Christa Suter: 20 Jahre für die Gewerkschaft

«Ich war immer viel auf dem Terrain unterwegs», sagt Unia-Sekretärin Christa Suter. Jetzt geht sie in Pension. Vor zwanzig Jahren fing sie bei der GBI an und kämpfte ­gegen illegale Arbeits­zeiten in den Theatern, gegen Videoüberwachung des Personals bei Media-Markt, ­gegen 58-Stunden-Wochen beim ­Migros-Gemüsezulieferer Imhof.

ERFOLGE. Ab 2015 leitete sie die Fachstelle ­Risikoanalyse zur Lohndumping-Prävention. Da­neben stellte sie eine Zara-Baustelle an der ­Zürcher Bahnhofstrasse ein, erkämpfte 460’000 Franken für polnische Büezer am Hauptbahnhof oder 100’000 Franken für Plattenleger.

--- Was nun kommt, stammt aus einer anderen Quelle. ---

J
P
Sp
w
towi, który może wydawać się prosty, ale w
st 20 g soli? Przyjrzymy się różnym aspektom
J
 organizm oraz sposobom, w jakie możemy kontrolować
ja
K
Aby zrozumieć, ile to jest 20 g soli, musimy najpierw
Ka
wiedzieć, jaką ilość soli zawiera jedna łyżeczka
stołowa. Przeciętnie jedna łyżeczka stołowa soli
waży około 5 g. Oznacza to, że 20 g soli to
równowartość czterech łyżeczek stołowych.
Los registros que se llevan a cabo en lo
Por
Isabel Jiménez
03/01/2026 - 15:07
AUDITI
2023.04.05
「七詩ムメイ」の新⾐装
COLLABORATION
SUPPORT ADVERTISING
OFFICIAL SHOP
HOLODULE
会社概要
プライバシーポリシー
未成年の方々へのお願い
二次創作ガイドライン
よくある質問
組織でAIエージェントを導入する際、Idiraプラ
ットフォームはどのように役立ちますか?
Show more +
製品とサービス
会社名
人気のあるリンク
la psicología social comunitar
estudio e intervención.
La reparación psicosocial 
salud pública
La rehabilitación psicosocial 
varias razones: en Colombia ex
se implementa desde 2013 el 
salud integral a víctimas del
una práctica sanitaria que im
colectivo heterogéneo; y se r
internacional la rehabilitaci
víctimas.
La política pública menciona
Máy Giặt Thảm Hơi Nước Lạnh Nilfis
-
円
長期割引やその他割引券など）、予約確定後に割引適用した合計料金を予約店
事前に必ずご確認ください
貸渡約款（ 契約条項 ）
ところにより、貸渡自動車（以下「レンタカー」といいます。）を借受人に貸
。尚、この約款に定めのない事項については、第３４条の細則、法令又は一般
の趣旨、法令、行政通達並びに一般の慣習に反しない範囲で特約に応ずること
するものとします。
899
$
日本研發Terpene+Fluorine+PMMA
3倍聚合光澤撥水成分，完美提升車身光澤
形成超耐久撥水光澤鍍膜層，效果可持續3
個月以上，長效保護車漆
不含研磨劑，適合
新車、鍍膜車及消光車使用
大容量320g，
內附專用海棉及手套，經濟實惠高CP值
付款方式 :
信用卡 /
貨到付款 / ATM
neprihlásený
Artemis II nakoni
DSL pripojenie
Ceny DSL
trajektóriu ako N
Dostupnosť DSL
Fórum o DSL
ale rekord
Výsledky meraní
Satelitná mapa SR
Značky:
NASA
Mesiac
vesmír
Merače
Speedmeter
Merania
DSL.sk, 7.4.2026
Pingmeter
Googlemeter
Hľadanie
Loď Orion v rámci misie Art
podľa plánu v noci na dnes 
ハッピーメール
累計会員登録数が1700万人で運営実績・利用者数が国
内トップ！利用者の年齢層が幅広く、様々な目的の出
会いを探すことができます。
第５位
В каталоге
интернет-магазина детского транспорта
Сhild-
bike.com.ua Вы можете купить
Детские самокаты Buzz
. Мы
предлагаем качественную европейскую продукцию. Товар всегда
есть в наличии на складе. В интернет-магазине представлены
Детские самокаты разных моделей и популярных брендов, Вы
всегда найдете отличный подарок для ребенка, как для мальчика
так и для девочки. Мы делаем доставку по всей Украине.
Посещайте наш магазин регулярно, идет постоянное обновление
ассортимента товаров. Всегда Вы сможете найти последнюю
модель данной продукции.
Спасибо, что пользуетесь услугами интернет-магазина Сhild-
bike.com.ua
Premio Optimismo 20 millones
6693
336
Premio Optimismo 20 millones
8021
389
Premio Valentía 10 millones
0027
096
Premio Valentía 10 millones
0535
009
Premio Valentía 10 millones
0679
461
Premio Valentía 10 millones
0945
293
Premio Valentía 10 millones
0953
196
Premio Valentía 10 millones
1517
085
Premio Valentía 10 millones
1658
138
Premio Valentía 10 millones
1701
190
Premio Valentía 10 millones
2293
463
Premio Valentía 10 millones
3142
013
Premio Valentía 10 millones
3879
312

Der Fall Goger:  Es geht um 6 Millionen

Die Staatsanwaltschaft Zürich jagt Kurt Goger mit einem internationalen Haftbefehl. Der Grund: Verdacht auf Erpressung, Urkundenfälschung, unlauteren Wettbewerb, Lohn- und Mietwucher, Konkursdelikte, Betrug.

ÜBERSTUNDEN: In 13 Punkten hat die Goger-Swiss AG den Gesamt­arbeitsvertrag (GAV) des Gipsergewerbes verletzt. Das sagt ein neuer, unabhängiger Kontroll­bericht des Staatssekretariats für Wirtschaft (Seco): Die Firma des Öster­reichers Kurt Goger hat in gut drei Jahren ihren 261 Arbeiterinnen und Arbeitern rund 3,4 Millionen Franken für Überstunden nicht ausbezahlt. Goger lieferte dem ­Kontrolleur manipulierte Daten. Doch die Polizei fand bei einer Hausdurchsuchung Listen mit den tatsächlich ge­arbeiteten Stunden.

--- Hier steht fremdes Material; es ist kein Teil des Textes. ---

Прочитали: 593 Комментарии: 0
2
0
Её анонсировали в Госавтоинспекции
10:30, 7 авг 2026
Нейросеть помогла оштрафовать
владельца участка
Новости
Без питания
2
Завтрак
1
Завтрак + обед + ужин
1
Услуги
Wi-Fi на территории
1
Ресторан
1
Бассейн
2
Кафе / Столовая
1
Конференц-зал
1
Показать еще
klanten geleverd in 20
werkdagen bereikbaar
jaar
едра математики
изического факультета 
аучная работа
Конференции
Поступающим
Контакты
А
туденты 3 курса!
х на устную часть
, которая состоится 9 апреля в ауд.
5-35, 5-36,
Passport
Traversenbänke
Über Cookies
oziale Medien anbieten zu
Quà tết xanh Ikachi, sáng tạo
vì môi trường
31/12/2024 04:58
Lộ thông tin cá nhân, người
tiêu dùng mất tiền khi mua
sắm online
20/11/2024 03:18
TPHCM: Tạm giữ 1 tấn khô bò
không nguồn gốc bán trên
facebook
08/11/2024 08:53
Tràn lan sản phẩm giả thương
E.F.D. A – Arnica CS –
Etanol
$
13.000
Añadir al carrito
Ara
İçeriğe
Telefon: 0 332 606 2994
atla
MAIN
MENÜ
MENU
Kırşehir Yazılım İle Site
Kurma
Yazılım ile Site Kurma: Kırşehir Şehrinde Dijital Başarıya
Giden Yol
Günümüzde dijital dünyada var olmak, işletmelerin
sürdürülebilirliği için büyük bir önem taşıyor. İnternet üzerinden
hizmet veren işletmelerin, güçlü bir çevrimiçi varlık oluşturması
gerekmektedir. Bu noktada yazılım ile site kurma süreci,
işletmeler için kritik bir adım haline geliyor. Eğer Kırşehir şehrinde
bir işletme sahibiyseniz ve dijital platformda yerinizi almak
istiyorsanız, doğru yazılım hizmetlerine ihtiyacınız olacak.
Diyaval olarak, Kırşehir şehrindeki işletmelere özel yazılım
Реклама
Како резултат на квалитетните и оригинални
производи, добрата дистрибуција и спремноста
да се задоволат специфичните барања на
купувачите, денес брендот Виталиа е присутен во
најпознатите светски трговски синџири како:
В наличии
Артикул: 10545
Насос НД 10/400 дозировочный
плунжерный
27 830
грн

MIETWUCHER: In den Berechnungen des Kontrolleurs nicht berücksichtigt sind die völlig überrissenen Lohnabzüge. So zog die Firma den Arbeitern jeden Monat 600 Franken für die Unterkunft ab. Viel zu viel, wie ­Lorenz Keller von der Unia Zürich an einem Beispiel erläutert: «In einer 11-Zimmer-Liegenschaft waren 22 Arbeiterinnen und Arbeiter untergebracht. Das ergibt Lohn­abzüge von 13 200 Franken. Die Goger-Swiss hat aber für die Liegenschaft nur 3200 Franken Miete bezahlt.» Gewinn laut Keller: 1,1 Millionen.

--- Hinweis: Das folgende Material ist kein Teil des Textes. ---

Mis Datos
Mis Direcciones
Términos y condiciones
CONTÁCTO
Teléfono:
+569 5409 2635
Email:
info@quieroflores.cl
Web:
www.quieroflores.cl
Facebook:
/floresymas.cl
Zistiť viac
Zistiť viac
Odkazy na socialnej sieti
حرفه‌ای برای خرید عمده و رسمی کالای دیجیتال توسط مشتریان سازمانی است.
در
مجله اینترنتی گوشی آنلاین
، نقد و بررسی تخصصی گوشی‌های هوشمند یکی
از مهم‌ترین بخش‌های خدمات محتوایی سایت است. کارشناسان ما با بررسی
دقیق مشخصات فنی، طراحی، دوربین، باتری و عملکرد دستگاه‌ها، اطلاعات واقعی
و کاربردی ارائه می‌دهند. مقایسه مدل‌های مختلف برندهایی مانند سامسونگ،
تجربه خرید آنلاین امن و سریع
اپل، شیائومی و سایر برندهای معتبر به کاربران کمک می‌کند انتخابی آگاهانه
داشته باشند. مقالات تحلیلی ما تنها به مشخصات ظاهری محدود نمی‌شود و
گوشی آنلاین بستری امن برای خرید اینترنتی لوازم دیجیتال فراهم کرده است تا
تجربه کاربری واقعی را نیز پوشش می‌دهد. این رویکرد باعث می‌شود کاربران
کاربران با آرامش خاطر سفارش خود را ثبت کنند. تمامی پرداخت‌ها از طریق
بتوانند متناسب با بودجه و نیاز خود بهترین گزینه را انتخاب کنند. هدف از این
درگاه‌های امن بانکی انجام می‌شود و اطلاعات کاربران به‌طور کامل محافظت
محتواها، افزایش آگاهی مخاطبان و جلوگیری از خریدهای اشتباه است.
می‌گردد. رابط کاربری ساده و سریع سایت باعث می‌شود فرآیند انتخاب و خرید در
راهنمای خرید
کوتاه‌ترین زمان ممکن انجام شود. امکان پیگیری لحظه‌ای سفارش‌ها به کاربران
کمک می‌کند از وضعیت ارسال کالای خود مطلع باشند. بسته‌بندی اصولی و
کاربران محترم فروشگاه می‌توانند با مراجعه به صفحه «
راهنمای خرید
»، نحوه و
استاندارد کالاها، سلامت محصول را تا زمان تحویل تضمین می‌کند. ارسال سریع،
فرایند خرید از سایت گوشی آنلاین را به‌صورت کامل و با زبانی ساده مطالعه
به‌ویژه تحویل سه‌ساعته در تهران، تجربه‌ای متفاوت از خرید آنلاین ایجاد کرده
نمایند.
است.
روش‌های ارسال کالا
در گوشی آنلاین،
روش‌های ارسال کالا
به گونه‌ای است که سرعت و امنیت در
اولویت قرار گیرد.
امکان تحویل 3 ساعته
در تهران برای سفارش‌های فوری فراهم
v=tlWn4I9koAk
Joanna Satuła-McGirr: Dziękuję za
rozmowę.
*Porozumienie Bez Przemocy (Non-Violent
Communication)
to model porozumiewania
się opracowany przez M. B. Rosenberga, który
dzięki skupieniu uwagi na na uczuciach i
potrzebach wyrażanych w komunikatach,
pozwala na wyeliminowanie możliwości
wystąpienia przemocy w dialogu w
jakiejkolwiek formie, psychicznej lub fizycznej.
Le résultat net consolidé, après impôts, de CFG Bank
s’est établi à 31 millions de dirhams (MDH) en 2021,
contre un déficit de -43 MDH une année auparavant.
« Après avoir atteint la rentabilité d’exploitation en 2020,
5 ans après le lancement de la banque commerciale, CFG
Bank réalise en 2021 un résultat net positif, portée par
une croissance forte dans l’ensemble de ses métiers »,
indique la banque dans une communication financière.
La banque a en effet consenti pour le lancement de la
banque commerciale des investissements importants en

Die Gipser mussten einen Teil ihres Lohns in bar zurück­zahlen.

ZURÜCKKASSIERT: Die ungarischen ­Gipser mussten einen Teil ihres Lohns in bar zurückzahlen. Das gibt Goger-Kadermann Zsolt B. zu, der seit letztem Dezember in Zürich in Haft sitzt. Er enthüllt das System Goger: Mit den ungarischen Gipsern wurde ein Stundenlohn zwischen 11 und 12 Euro abgemacht. Über­wiesen wurde ihnen aber ein ­höherer Lohn, damit die Firma bei Kontrollen nicht aufflog. Anschliessend zog Zsolt B. die Differenz bei den Gipsern wieder ein. B. bekam vom Goger-Büro jeweils eine Liste, wer wie viel zurückzahlen musste. Der Polizei sagt er: «Meistens habe ich das Geld direkt an Herrn Goger über­geben.» Insgesamt mindestens 1,2 Millionen Franken.

Unia-Mann Keller geht aufgrund aller bisher bekannten Fakten davon aus, dass die Firma Goger-Swiss mindestens 6 Millionen Franken auf dem Buckel der ­Gipser und der Allgemeinheit unrechtmässig kassiert hat. Denn auf den nicht bezahlten Löhnen wären zusätzlich Beiträge an AHV und Pensionskasse fällig ge­worden. Gegen Kurt Goger läuft ein Strafverfahren der Staatsanwaltschaft Zürich. Er wird nun per inter­nationalen Haftbefehl gesucht. In Italien verhaftete ihn die Polizei an einem Golfturnier und stellte ihn unter Hausarrest. Er flüchtete nach Österreich – und spielt dort weiterhin Golf, wie «WOZ» und SRF-«Rundschau» berichten. Daneben taucht er als Mitarbeiter der Investmentfirma Captura in Graz auf. Als Berater für Immobilien-Investments zur Altersvorsorge. Sein Leitspruch: «Früher an später denken.» Für ihn wie alle anderen gilt die Unschuldsvermutung.